La Nasa s’apprête à faire des révélations sur la vie extra-terrestre

Vue d'artiste d'une exoplanète en orbite autour de son étoile (illustration)
Vue d’artiste d’une exoplanète en orbite autour de son étoile (illustration)

C’est une conférence de presse « majeure » que la NASA s’apprête à tenir mercredi 22 février, à 13 heures, heure de New-York. Elle sera diffusée en direct sur sa station de télévision ainsi que son site internet. L’administration nationale de l’aéronautique et de l’espace communiquera sur « une découverte au-delà de notre système solaire« .

Les principales révélations devraient concerner des exoplanètes, c’est-à-dire des planètes qui tournent autour d’une autre étoile que le soleil. Ces exoplanètes représentent l’espoir de trouver une planète sœur de la Terre où la vie serait possible.

La conférence de presse sera menée par plusieurs astronomes et scientifiques du monde entier. Les médias et le public pourront y participer via les réseaux sociaux et notamment Twitter.
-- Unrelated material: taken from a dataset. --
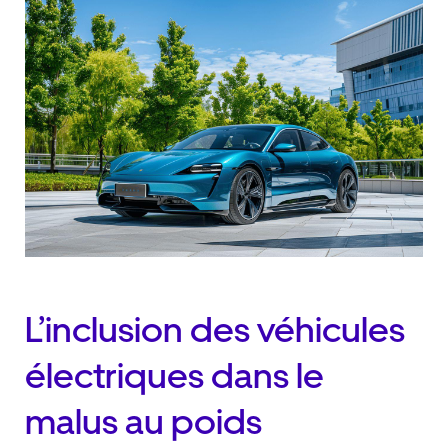
L’inclusion des véhicules
électriques dans le
malus au poids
Ils pourront notamment poser des questions en utilisant le hashtag #askNASA.

Une séance AMA (Ask me anything, demandez-moi n’importe quoi, ndlr) à propos des exoplanètes est également prévue sur le réseau social Reddit mercredi 22 février, à la suite de cette conférence de presse. Des précisions sont également attendues dans le journal Nature.

Source

Rappelez vous la dernière fois que La NASA s’appretait à faire une « révélation importante », c’était sur sur Europe , la  :

Et de l’eau, il n’y en avait aussi sur une autre lune selon la –  

Cette fois ci, aurait on trouvé de la vie, de la vrai ? En plus sur … une exoplanète ?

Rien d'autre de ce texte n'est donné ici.